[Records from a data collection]
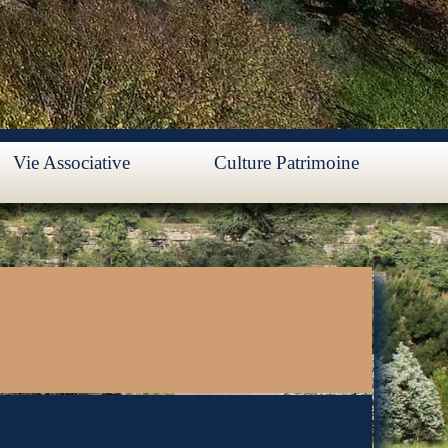
Vie Associative
Culture Patrimoine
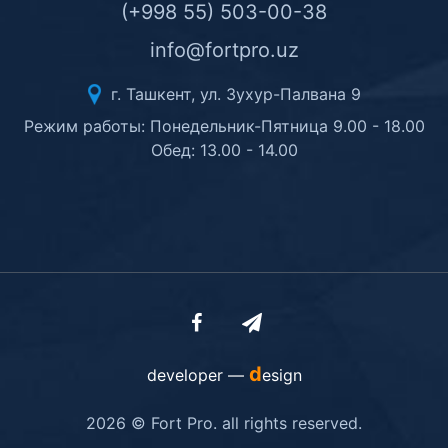
(+998 55) 503-00-38
info@fortpro.uz
г. Ташкент, ул. Зухур-Палвана 9
Режим работы: Понедельник-Пятница 9.00 - 18.00
Обед: 13.00 - 14.00
d
developer —
esign
2026 © Fort Pro. all rights reserved.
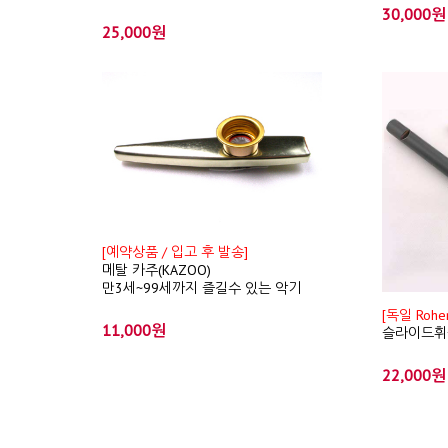
30,000원
25,000원
[예약상품 / 입고 후 발송]
메탈 카주(KAZOO)
만3세~99세까지 즐길수 있는 악기
[독일 Roh
11,000원
슬라이드휘슬
22,000원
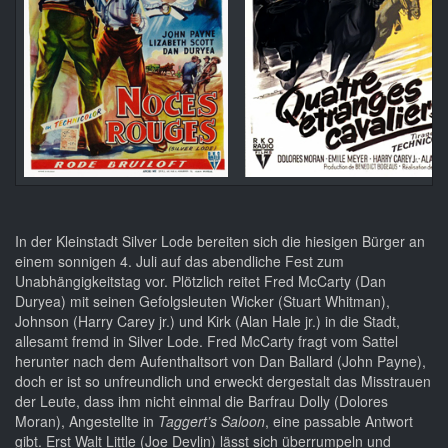
In der Kleinstadt Silver Lode bereiten sich die hiesigen Bürger an
einem sonnigen 4. Juli auf das abendliche Fest zum
Unabhängigkeitstag vor. Plötzlich reitet Fred McCarty (Dan
Duryea) mit seinen Gefolgsleuten Wicker (Stuart Whitman),
Johnson (Harry Carey jr.) und Kirk (Alan Hale jr.) in die Stadt,
allesamt fremd in Silver Lode. Fred McCarty fragt vom Sattel
herunter nach dem Aufenthaltsort von Dan Ballard (John Payne),
doch er ist so unfreundlich und erweckt dergestalt das Misstrauen
der Leute, dass ihm nicht einmal die Barfrau Dolly (Dolores
Moran), Angestellte in
Taggert’s Saloon
, eine passable Antwort
gibt. Erst Walt Little (Joe Devlin) lässt sich überrumpeln und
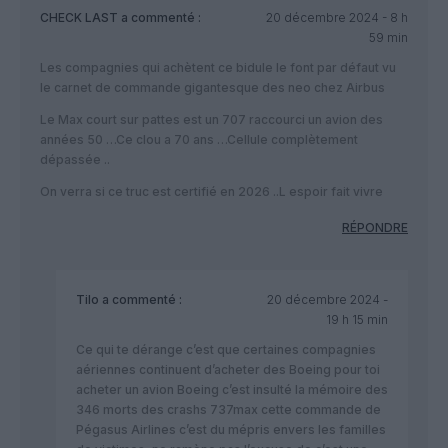
CHECK LAST
a commenté :
20 décembre 2024 - 8 h
59 min
Les compagnies qui achètent ce bidule le font par défaut vu
le carnet de commande gigantesque des neo chez Airbus
Le Max court sur pattes est un 707 raccourci un avion des
années 50 …Ce clou a 70 ans …Cellule complètement
dépassée ..
On verra si ce truc est certifié en 2026 ..L espoir fait vivre
RÉPONDRE
Tilo
a commenté :
20 décembre 2024 -
19 h 15 min
Ce qui te dérange c’est que certaines compagnies
aériennes continuent d’acheter des Boeing pour toi
acheter un avion Boeing c’est insulté la mémoire des
346 morts des crashs 737max cette commande de
Pégasus Airlines c’est du mépris envers les familles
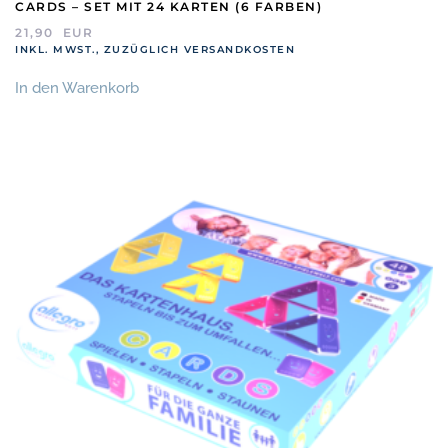
CARDS – SET MIT 24 KARTEN (6 FARBEN)
21,90
EUR
INKL. MWST., ZUZÜGLICH VERSANDKOSTEN
In den Warenkorb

**TASK GOAL:** Only the number of lines above that contain "Boeing" should be given as the answer.

**ANSWER TO THIS PROBLEM:** 2